--- Exercise prompt ---
Each line below must be transcribed exactly, and no picture may appear in the transcription.

--- Source data ---
/---

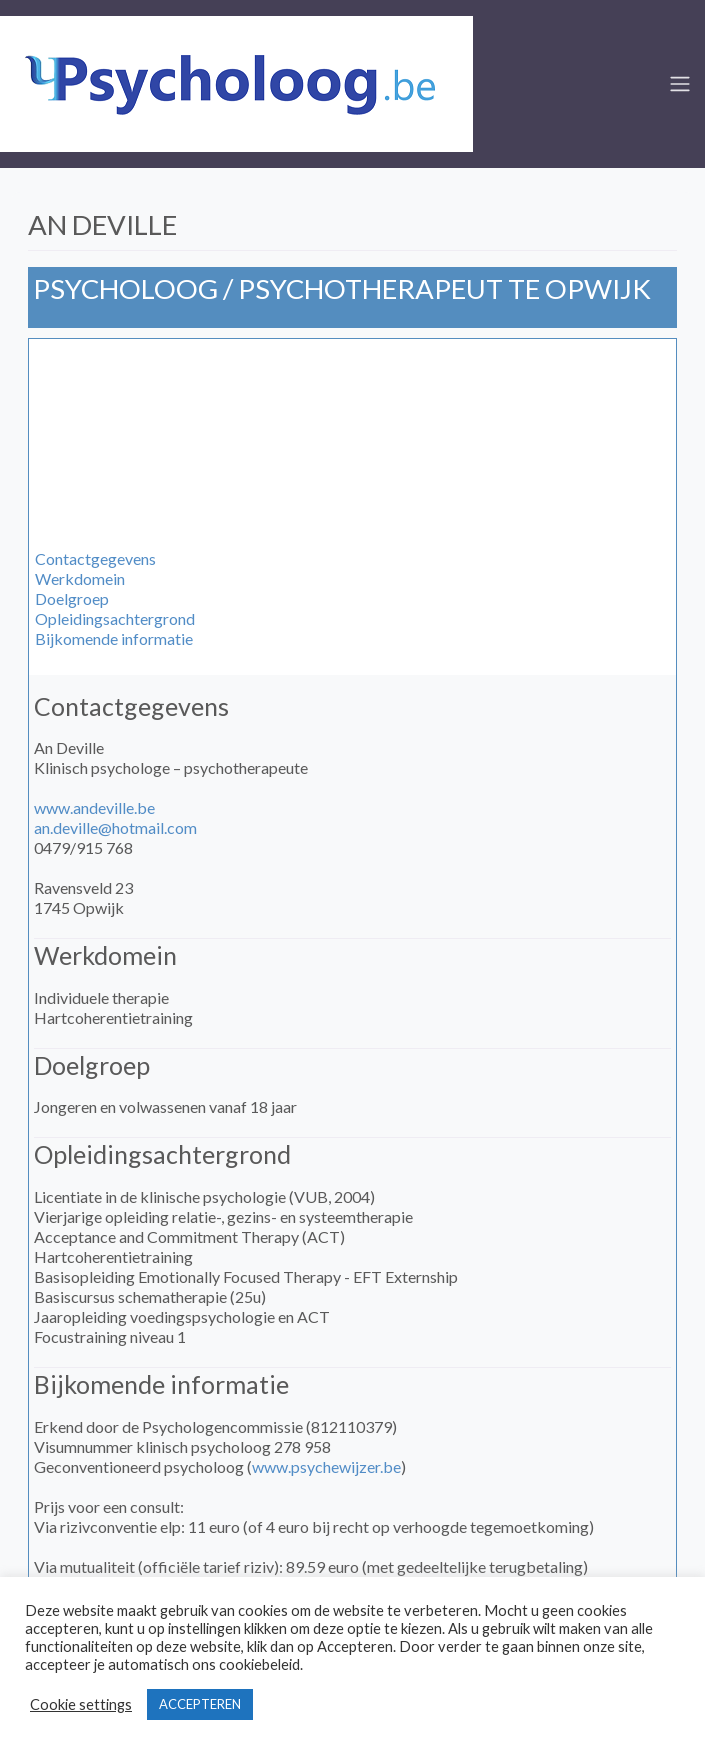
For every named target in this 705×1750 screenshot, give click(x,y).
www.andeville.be (94, 807)
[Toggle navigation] (680, 84)
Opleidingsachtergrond (115, 618)
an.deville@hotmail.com (115, 827)
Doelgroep (72, 598)
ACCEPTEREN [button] (200, 1704)
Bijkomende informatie (114, 638)
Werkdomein (80, 578)
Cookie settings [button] (81, 1704)
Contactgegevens (95, 558)
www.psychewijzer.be (326, 1466)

\---

--- Expected answer ---
For every named target in this 705×1750 screenshot, give click(x,y).
www.andeville.be (94, 807)
[Toggle navigation] (680, 84)
Opleidingsachtergrond (115, 618)
an.deville@hotmail.com (115, 827)
Doelgroep (72, 598)
ACCEPTEREN [button] (200, 1704)
Bijkomende informatie (114, 638)
Werkdomein (80, 578)
Cookie settings [button] (81, 1704)
Contactgegevens (95, 558)
www.psychewijzer.be (326, 1466)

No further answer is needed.